"To compensate a little for the treachery and weakness of my memory, so extreme that it has happened to me more than once to pick up again, as recent and unknown to me, books which I had read carefully a few years before . . . I have adopted the habit for some time now of adding at the end of each book . . . the time I finished reading it and the judgment I have derived of it as a whole, so that this may represent to me at least the sense and general idea I had conceived of the author in reading it." (Montaigne, Book II, Essay 10 (publ. 1580))

Monday, July 16, 2012

How to Live -or- A Life of Montaigne (Sarah Bakewell, 2010)

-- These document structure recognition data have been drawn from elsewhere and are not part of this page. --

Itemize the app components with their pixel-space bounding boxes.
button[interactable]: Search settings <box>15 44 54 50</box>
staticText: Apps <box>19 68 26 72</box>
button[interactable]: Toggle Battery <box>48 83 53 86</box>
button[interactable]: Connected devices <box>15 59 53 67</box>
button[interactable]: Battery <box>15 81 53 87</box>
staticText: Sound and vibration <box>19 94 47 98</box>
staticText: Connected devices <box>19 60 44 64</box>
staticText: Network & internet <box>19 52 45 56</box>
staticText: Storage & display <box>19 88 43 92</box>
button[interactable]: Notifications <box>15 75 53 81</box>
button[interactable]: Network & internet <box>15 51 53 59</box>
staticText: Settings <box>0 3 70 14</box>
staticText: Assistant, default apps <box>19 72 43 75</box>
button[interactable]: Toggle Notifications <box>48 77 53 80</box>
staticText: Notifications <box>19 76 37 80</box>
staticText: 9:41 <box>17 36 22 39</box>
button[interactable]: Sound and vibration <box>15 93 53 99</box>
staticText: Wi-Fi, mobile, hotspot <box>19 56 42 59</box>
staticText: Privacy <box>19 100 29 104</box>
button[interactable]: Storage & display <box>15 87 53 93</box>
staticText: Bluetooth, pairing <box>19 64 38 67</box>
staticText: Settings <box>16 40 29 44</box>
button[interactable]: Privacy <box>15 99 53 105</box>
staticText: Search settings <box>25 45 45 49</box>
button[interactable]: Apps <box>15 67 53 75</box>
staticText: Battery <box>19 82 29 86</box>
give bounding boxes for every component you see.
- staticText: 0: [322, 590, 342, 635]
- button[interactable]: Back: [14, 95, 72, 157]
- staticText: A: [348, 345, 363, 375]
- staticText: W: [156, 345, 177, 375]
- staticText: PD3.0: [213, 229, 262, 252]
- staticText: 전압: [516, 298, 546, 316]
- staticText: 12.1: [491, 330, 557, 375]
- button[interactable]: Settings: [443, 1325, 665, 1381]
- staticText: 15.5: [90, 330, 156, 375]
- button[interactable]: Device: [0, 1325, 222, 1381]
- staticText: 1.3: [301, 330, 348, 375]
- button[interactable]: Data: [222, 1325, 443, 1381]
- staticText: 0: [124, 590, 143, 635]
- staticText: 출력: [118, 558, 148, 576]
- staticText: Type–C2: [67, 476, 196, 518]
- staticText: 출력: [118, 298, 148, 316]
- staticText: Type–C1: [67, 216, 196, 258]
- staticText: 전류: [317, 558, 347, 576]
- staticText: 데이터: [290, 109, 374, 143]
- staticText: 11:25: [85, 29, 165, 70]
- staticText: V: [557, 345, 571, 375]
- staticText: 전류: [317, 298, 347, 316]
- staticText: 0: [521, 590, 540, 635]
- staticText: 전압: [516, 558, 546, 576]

Wasn't sure how to approach this book - it had great reviews, and Montaigne is Montaigne; but the insipid self-help industry (of which this book smacks) typically is annoying, at best.  


After reading through (pretty quickly):  I would say this book comes down somewhere in the middle, but unfortunately more on the self-help side.  I don't recommend it; to the extent the book was interesting, it was mostly due to putting some context around Montaigne's life and times.  And that did have some value.

There are 20 chapters responding to the titular question ("How to live?") - with gems such as "Do a good job, but not too good a job;" "Reflect on everything; regret nothing;" "Be ordinary and imperfect;" etc.  You get the idea.

This is standard stuff for the self-help industry, which - like the weight loss industry - appears to be completely worthless, yet recession-proof.  Only a really wealthy society could actually blow $$ on this stuff.

So skip this book and just the read the Essays themselves, as folks have been doing for centuries.